Dual-encoder Multi-Scale Refinement network for robust crack segmentation across diverse domains


Al-Sameai H., SALEH R. A. A., de Moura J., AKAY R.

Automation in Construction, cilt.188, 2026 (SCI-Expanded, Scopus) identifier

  • Yayın Türü: Makale / Tam Makale
  • Cilt numarası: 188
  • Basım Tarihi: 2026
  • Doi Numarası: 10.1016/j.autcon.2026.107004
  • Dergi Adı: Automation in Construction
  • Derginin Tarandığı İndeksler: Science Citation Index Expanded (SCI-EXPANDED), Scopus, Compendex, ICONDA Bibliographic, INSPEC
  • Anahtar Kelimeler: Boundary refinement, CNN–ViT hybrid, Crack segmentation, Deep learning, Generalization performance, Infrastructure monitoring, Multi-scale feature fusion
  • Kocaeli Üniversitesi Adresli: Evet

Özet

Accurate crack segmentation is critical for infrastructure monitoring but remains challenging due to diverse crack morphologies, complex backgrounds, and domain shifts.
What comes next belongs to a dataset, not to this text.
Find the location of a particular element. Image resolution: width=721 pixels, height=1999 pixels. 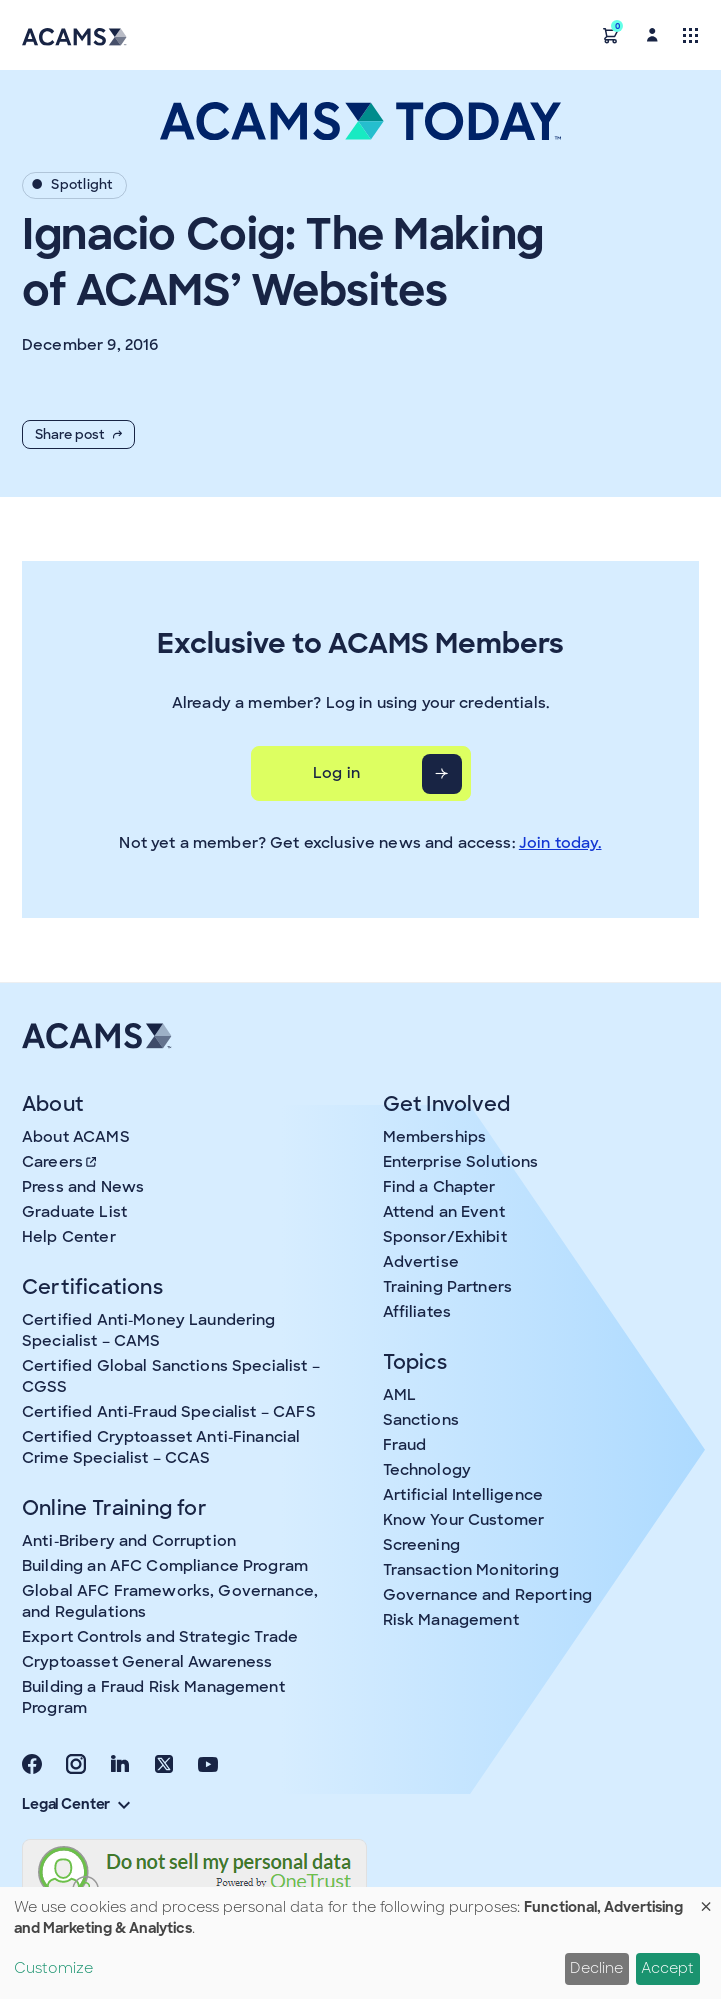

Certified Cryptoasset Anti-Financial Crime Specialist – CCAS is located at coordinates (161, 1447).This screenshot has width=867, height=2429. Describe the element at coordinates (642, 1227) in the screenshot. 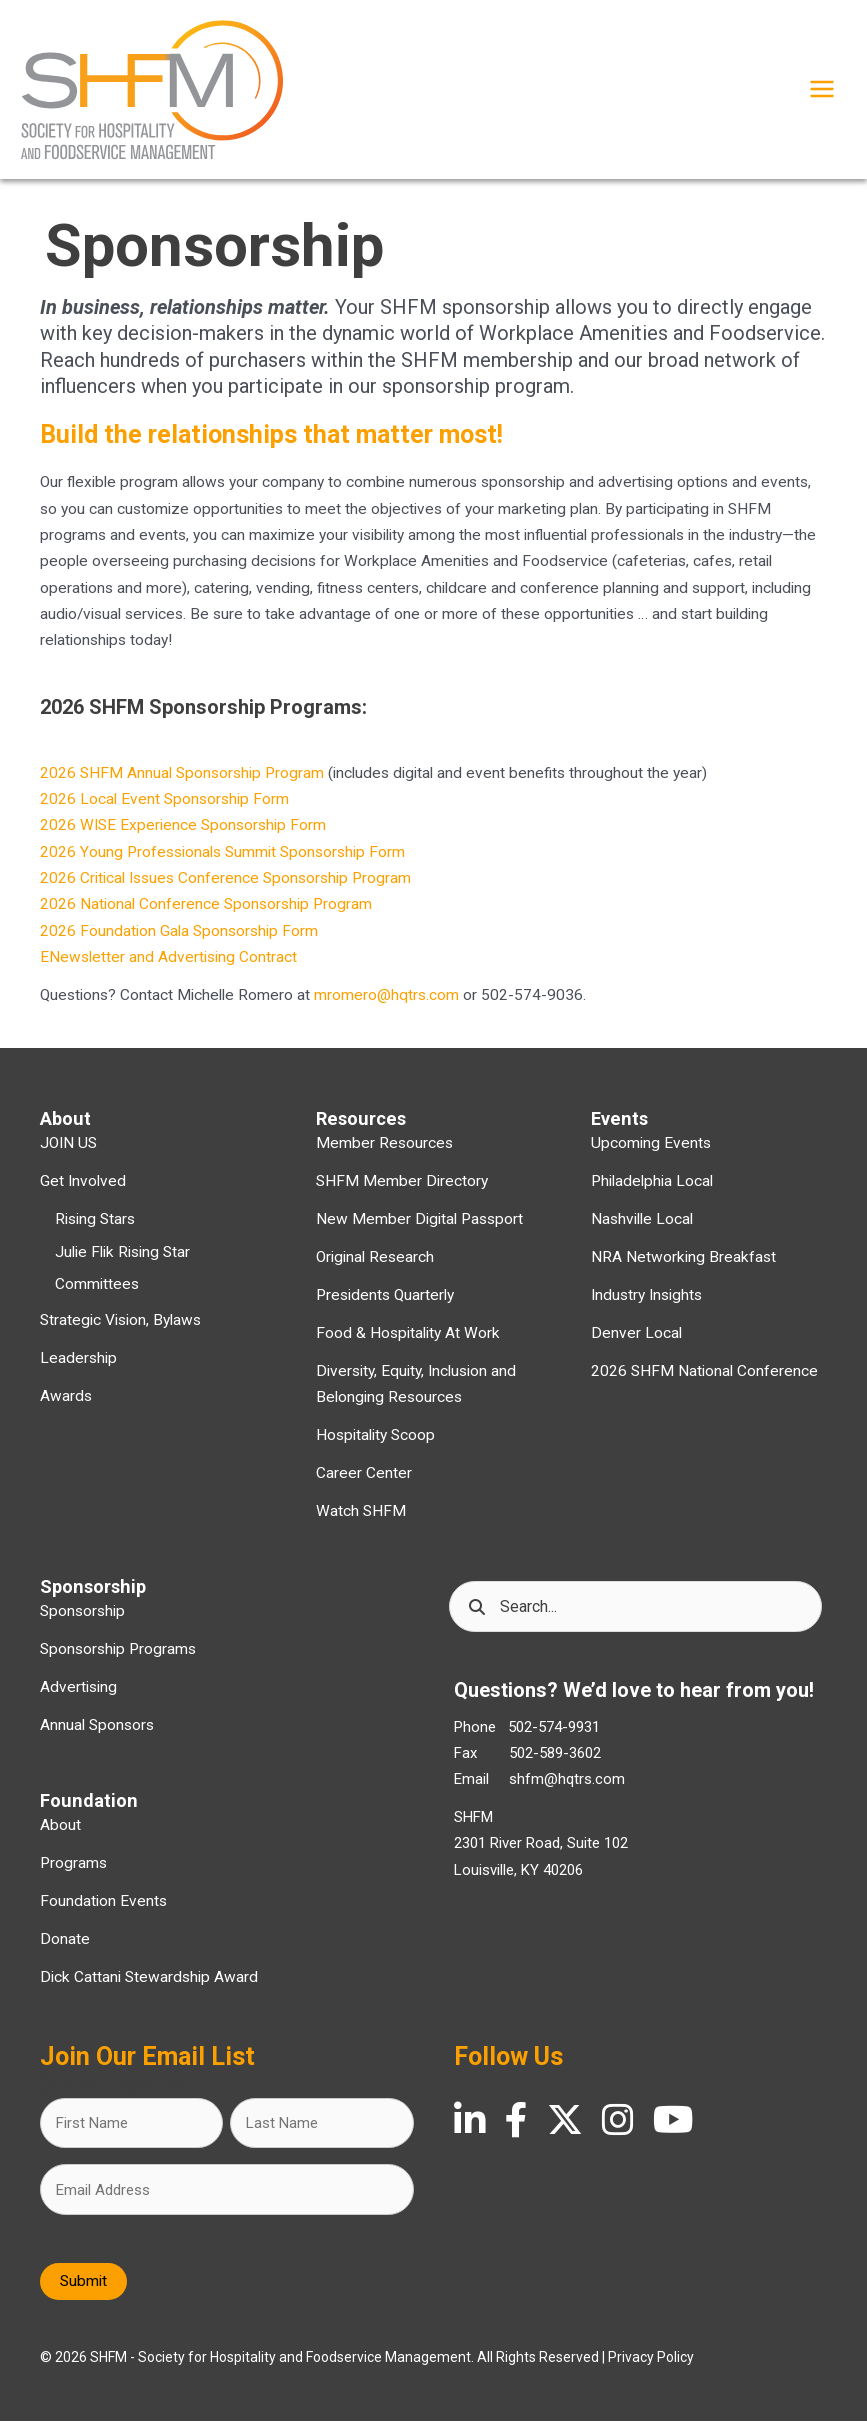

I see `Nashville Local` at that location.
This paper proposes DMSRCrack, a Dual-encoder Multi-Scale Refinement network for robust crack segmentation across diverse domains. The proposed architecture integrates a hybrid CNN–ViT encoder for local and global feature extraction, a Crack Detail Enhancement Module (CDEM) for preserving thin crack structures, a Boundary Refinement Head (BRH) for contour sharpening, and a Multi-Scale Fusion (MSF) module for scale-consistent representation. Across eight benchmark datasets, DMSRCrack achieves an average Dice of 0.7949 ± 0.0655 and IoU of 0.6639 ± 0.0917 in dataset-wise training. Under leave-one-dataset-out evaluation, it attains the highest IoU on DeepCrack (0.4056), Rissbilder (0.3540), and Crack500 (0.3008). Ablation and computational analyses further confirm the effectiveness and practical efficiency of the proposed contributions.